My continued research is has taken the relationship between the photographic darkroom as a point of the abstracted event for painting. It is at this point of nexus that the distinct relationship between painting, photography and ‘the virtual’ can be presented. In effect how, an understanding of the virtual can be employed as a mode of post-digital semblance (representation). The role of the virtual becomes a key concept in understanding how as a mode of visual semblance as a constructed illusion becomes pictorially abstract through the advent of the post-digital.

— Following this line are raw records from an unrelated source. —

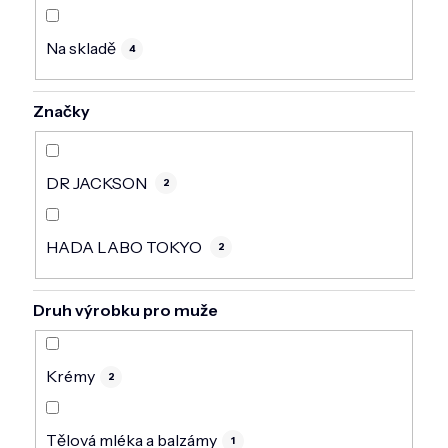
DOMÁCNOST
Na skladě
ZNAČKY
4
O NÁS
Značky
BLOG
DR JACKSON
2
HADA LABO TOKYO
2
Druh výrobku pro muže
Krémy
2
Tělová mléka a balzámy
1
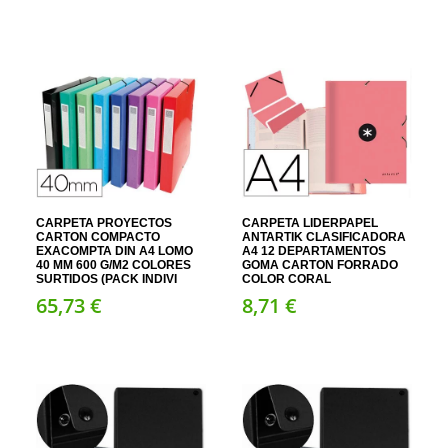
CARPETA PROYECTOS
CARPETA LIDERPAPEL
CARTON COMPACTO
ANTARTIK CLASIFICADORA
EXACOMPTA DIN A4 LOMO
A4 12 DEPARTAMENTOS
40 MM 600 G/M2 COLORES
GOMA CARTON FORRADO
SURTIDOS (PACK INDIVI
COLOR CORAL
65,
73
€
8,
71
€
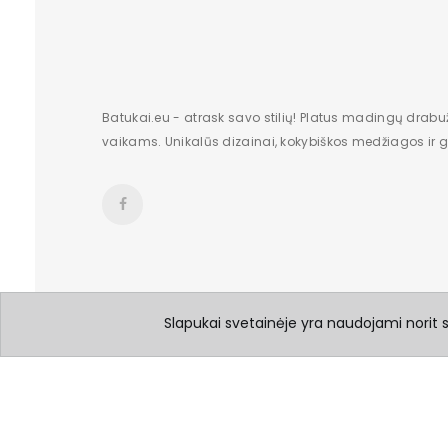
Batukai.eu - atrask savo stilių! Platus madingų drabu
vaikams. Unikalūs dizainai, kokybiškos medžiagos ir gr
Slapukai svetainėje yra naudojami norit su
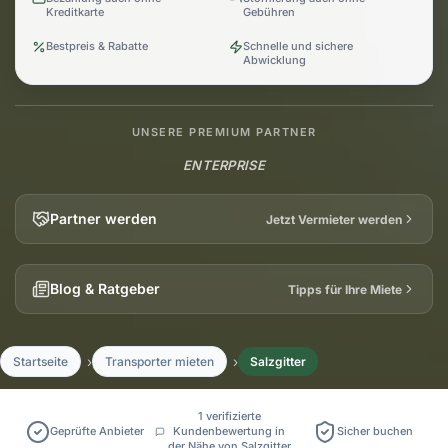
Kreditkarte
Gebühren
Bestpreis & Rabatte
Schnelle und sichere
Abwicklung
UNSERE PREMIUM PARTNER
ENTERPRISE
Partner werden
Jetzt Vermieter werden
Blog & Ratgeber
Tipps für Ihre Miete
Startseite
Transporter mieten
Salzgitter
1 verifizierte
Geprüfte Anbieter
Kundenbewertung in
Sicher buchen
der Nähe von Salzgitter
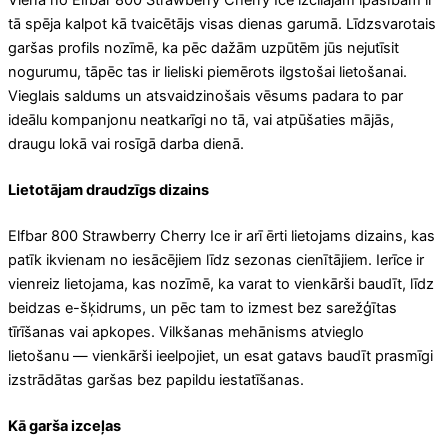
Viena no Elfbar 800 Strawberry Cherry Ice izcilajām īpašībām ir
tā spēja kalpot kā tvaicētājs visas dienas garumā. Līdzsvarotais
garšas profils nozīmē, ka pēc dažām uzpūtēm jūs nejutīsit
nogurumu, tāpēc tas ir lieliski piemērots ilgstošai lietošanai.
Vieglais saldums un atsvaidzinošais vēsums padara to par
ideālu kompanjonu neatkarīgi no tā, vai atpūšaties mājās,
draugu lokā vai rosīgā darba dienā.
Lietotājam draudzīgs dizains
Elfbar 800 Strawberry Cherry Ice ir arī ērti lietojams dizains, kas
patīk ikvienam no iesācējiem līdz sezonas cienītājiem. Ierīce ir
vienreiz lietojama, kas nozīmē, ka varat to vienkārši baudīt, līdz
beidzas e-šķidrums, un pēc tam to izmest bez sarežģītas
tīrīšanas vai apkopes. Vilkšanas mehānisms atvieglo
lietošanu — vienkārši ieelpojiet, un esat gatavs baudīt prasmīgi
izstrādātas garšas bez papildu iestatīšanas.
Kā garša izceļas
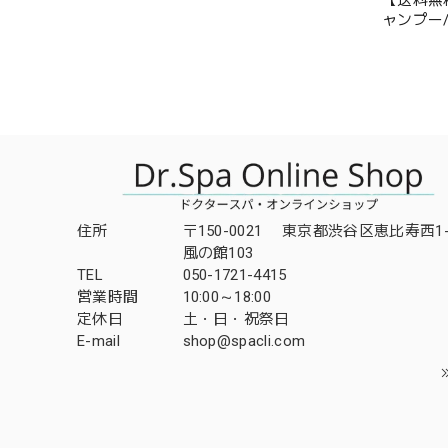
【送料無料
ャンプー
住所
〒150-0021 東京都渋谷区恵比寿西1-3
風の館103
TEL
050-1721-4415
営業時間
10:00～18:00
定休日
土・日・祝祭日
E-mail
shop@spacli.com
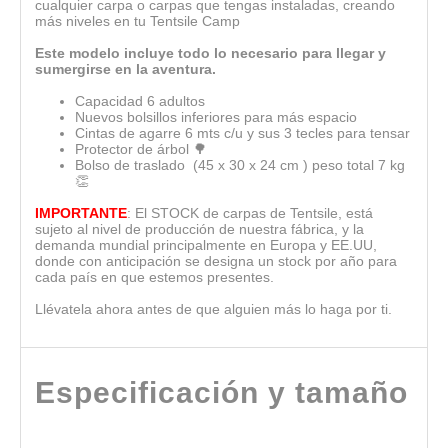
cualquier carpa o carpas que tengas instaladas, creando
más niveles en tu Tentsile Camp
Este modelo incluye todo lo necesario para llegar y
sumergirse en la aventura.
Capacidad 6 adultos
Nuevos bolsillos inferiores para más espacio
Cintas de agarre 6 mts c/u y sus 3 tecles para tensar
Protector de árbol 🌳
Bolso de traslado (45 x 30 x 24 cm ) peso total 7 kg
👏
IMPORTANTE
: El STOCK de carpas de Tentsile, está
sujeto al nivel de producción de nuestra fábrica, y la
demanda mundial principalmente en Europa y EE.UU,
donde con anticipación se designa un stock por año para
cada país en que estemos presentes.
Llévatela ahora antes de que alguien más lo haga por ti.
Especificación y tamaño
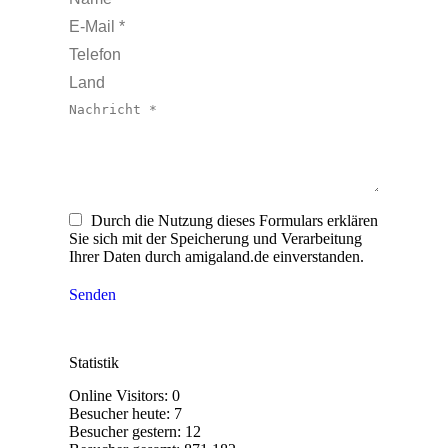
E-Mail *
Telefon
Land
Nachricht *
Durch die Nutzung dieses Formulars erklären
Sie sich mit der Speicherung und Verarbeitung
Ihrer Daten durch amigaland.de einverstanden.
Senden
Statistik
Online Visitors:
0
Besucher heute:
7
Besucher gestern:
12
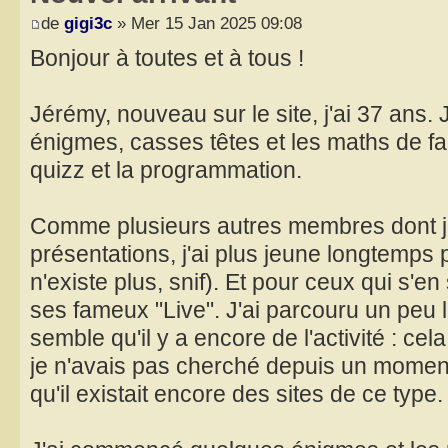
de
gigi3c
» Mer 15 Jan 2025 09:08
Bonjour à toutes et à tous !
Jérémy, nouveau sur le site, j'ai 37 ans.
énigmes, casses têtes et les maths de fa
quizz et la programmation.
Comme plusieurs autres membres dont j'a
présentations, j'ai plus jeune longtemps 
n'existe plus, snif). Et pour ceux qui s'e
ses fameux "Live". J'ai parcouru un peu le
semble qu'il y a encore de l'activité : cela
je n'avais pas cherché depuis un momen
qu'il existait encore des sites de ce type.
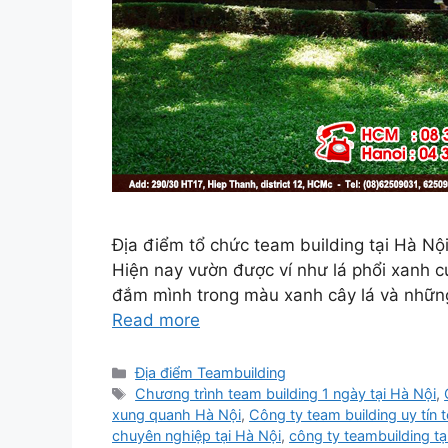
Địa điểm tổ chức team building tại Hà N
Hiện nay vườn được ví như lá phổi xanh c
đắm mình trong màu xanh cây lá và những
Read more
Categories
Địa điểm Teambuilding
Tags
Chương trình team building 1 ngày tại Hà Nội
,
xung quanh Hà Nội
,
Công ty team building uy tín t
chuyên nghiệp tại Hà Nội
,
công ty teambuilding tạ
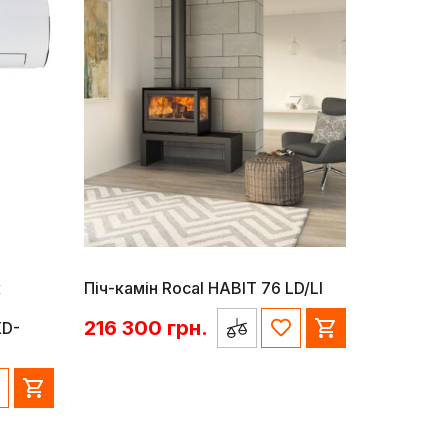
к
Піч-камін Rocal HABIT 76 LD/LI
216 300
грн.
XD-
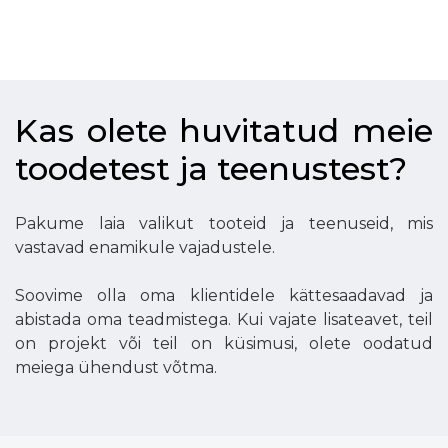
Kas olete huvitatud meie
toodetest ja teenustest?
Pakume laia valikut tooteid ja teenuseid, mis
vastavad enamikule vajadustele.
Soovime olla oma klientidele kättesaadavad ja
abistada oma teadmistega. Kui vajate lisateavet, teil
on projekt või teil on küsimusi, olete oodatud
meiega ühendust võtma.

Overview: Proposed research

 

The proposed research question would initially explore this relationship through a close reading of Carla Klein’s painting practice and her particular relationship to developing through the darkroom her photography as a mode of abstraction for her paintings. It is at this point of nexus that the distinct relationship between painting, photography and ‘the virtual’ will be explored through the proposed research – In effect how an understanding of the virtual can be employed as a mode of post-digital semblance (representation). The role of the virtual becomes a key concept in understanding how as a mode of visual semblance as a constructed illusion becomes pictorially abstract through the advent of the post-digital.

 

It is the discrete connections between painting, photography which historically presented itself through difference that forms the central method for the methodology: that the camera has a particular objective truth and painting is sufficiently removed from it subject as to take on new subjectivity. However, it is this exact difference, when explored outside of an established historicity of negation, that now opens a potential, which can now be discussed through a mode of post-digital semblance. Within the proposed methodology the philosophical concept of ‘difference and repetition’, as discussed by Deleuze2 (1968), shall be explored as a formulation of a constructed illusion that exists within the pictorial plane as virtual. This interrogation of the virtual, which has now been transmuted through the advent of ‘the digital’ has the potential to illicit an understanding that a changed and activated viewer can conceptually engage with painting. It is this distinct notion that has formed a new potential for the pictorial plane, one that can be re-coded through the post-digital.

 

In addition, the methods will initiate a dialogue that acknowledges notions of duration and time, as discussed in Memory and Matter by Henri Bergson3 (1896). It is through the development of the concept: the ‘recollection-image’ by Bergson and advanced on by Deleuze4 (1985), that the nexus of the emerging method of the virtual is formed. A concept which when explored establishes the virtual as a space that expands and challenges static notions of painting and photography as fragments of semblance.

  

1: Deleuze, G. (2006) The Fold - Leibniz and the Baroque. London: The Athlone Press.

2: Deleuze, G. (2004) Difference and Repetition London: Continuum Books.